- Google has announced that it has developed an AI-powered bot that generates music based on text descriptions.
- The technology will not be released due to existing technical issues and risks.
In the race for artificial intelligence, Google has announced that it has developed a bot that turns text requests into music, but it doesn't expect to be able to use it anytime soon.
In research released Thursday, Google researchers described MusicLM as "a model that generates high-fidelity music from textual descriptions such as 'a soothing violin melody accompanied by a distorted guitar riff.'"
“We demonstrate that MusicLM can be both lyrical and melodic, transforming pleasant and loud melodies in the style described into a lyrical track,” the paper reads.
According to the study, users can enter descriptions such as "catchy jazz track with unforgettable saxophone solo and lead singer" or "90s Berlin techno with powerful bass and kicks" and receive the corresponding results. Similar examples shared on Google's Github page show proper audio for these commands.

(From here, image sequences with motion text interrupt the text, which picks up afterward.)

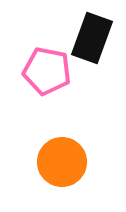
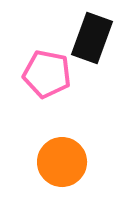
pink pentagon: moved 3 px down
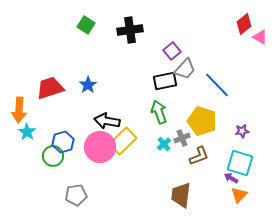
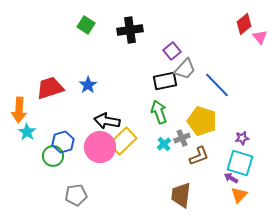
pink triangle: rotated 21 degrees clockwise
purple star: moved 7 px down
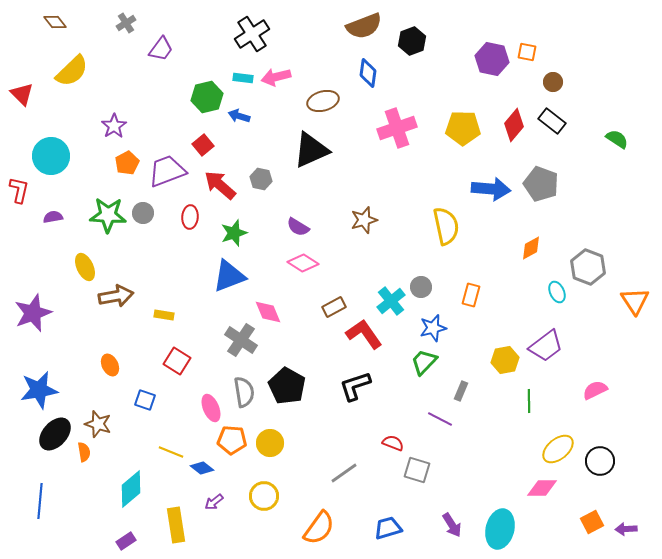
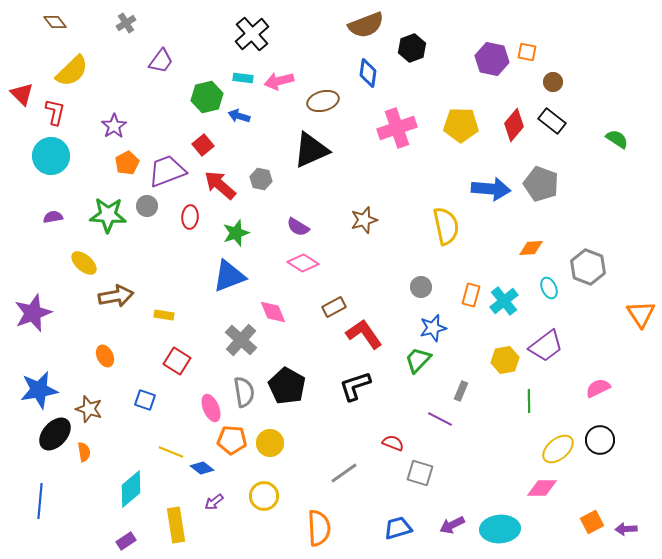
brown semicircle at (364, 26): moved 2 px right, 1 px up
black cross at (252, 34): rotated 8 degrees counterclockwise
black hexagon at (412, 41): moved 7 px down
purple trapezoid at (161, 49): moved 12 px down
pink arrow at (276, 77): moved 3 px right, 4 px down
yellow pentagon at (463, 128): moved 2 px left, 3 px up
red L-shape at (19, 190): moved 36 px right, 78 px up
gray circle at (143, 213): moved 4 px right, 7 px up
green star at (234, 233): moved 2 px right
orange diamond at (531, 248): rotated 25 degrees clockwise
yellow ellipse at (85, 267): moved 1 px left, 4 px up; rotated 24 degrees counterclockwise
cyan ellipse at (557, 292): moved 8 px left, 4 px up
cyan cross at (391, 301): moved 113 px right
orange triangle at (635, 301): moved 6 px right, 13 px down
pink diamond at (268, 312): moved 5 px right
gray cross at (241, 340): rotated 8 degrees clockwise
green trapezoid at (424, 362): moved 6 px left, 2 px up
orange ellipse at (110, 365): moved 5 px left, 9 px up
pink semicircle at (595, 390): moved 3 px right, 2 px up
brown star at (98, 424): moved 9 px left, 15 px up
black circle at (600, 461): moved 21 px up
gray square at (417, 470): moved 3 px right, 3 px down
purple arrow at (452, 525): rotated 95 degrees clockwise
orange semicircle at (319, 528): rotated 39 degrees counterclockwise
blue trapezoid at (388, 528): moved 10 px right
cyan ellipse at (500, 529): rotated 72 degrees clockwise
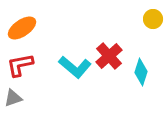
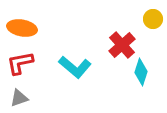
orange ellipse: rotated 44 degrees clockwise
red cross: moved 13 px right, 11 px up
red L-shape: moved 2 px up
gray triangle: moved 6 px right
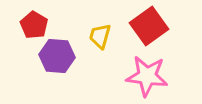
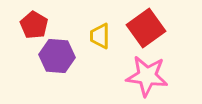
red square: moved 3 px left, 2 px down
yellow trapezoid: rotated 16 degrees counterclockwise
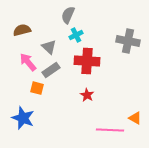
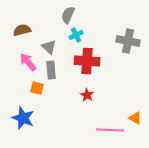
gray rectangle: rotated 60 degrees counterclockwise
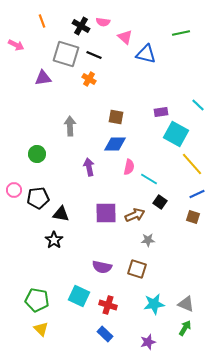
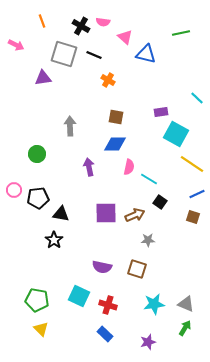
gray square at (66, 54): moved 2 px left
orange cross at (89, 79): moved 19 px right, 1 px down
cyan line at (198, 105): moved 1 px left, 7 px up
yellow line at (192, 164): rotated 15 degrees counterclockwise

MusicLM's debut comes amid the rapid rise of OpenAI's ChatGPT chatbot, prompting Google to issue a "Code Red" — which The New York Times in December described as "like turning off a fire alarm" for the tech giant.
To stay competitive, the company is accelerating the release of 20 new products, as well as a version of Google search with AI chatbot capabilities, according to the Times.
However, Google has said it has no plans to make MusicLM available to the public, citing a number of risks including programming bugs that could lead to a lack of cultural representation and appropriation, technological flaws, including "potential misuse of creative content" . "
According to the study, identifiable extant songs were found in about 1% of the samples, indicating possible copyright infringement.
“We emphasize the need for further future work to address these risks associated with music production – we do not plan to derive models at this time,” the study reads.
The study also points out the existing limitations of the technology, including the use of disclaimers and the timing used in text requests, as well as voice quality. Next, the researchers said they wanted to work on "modeling high-level song structure like intros, verses and choruses."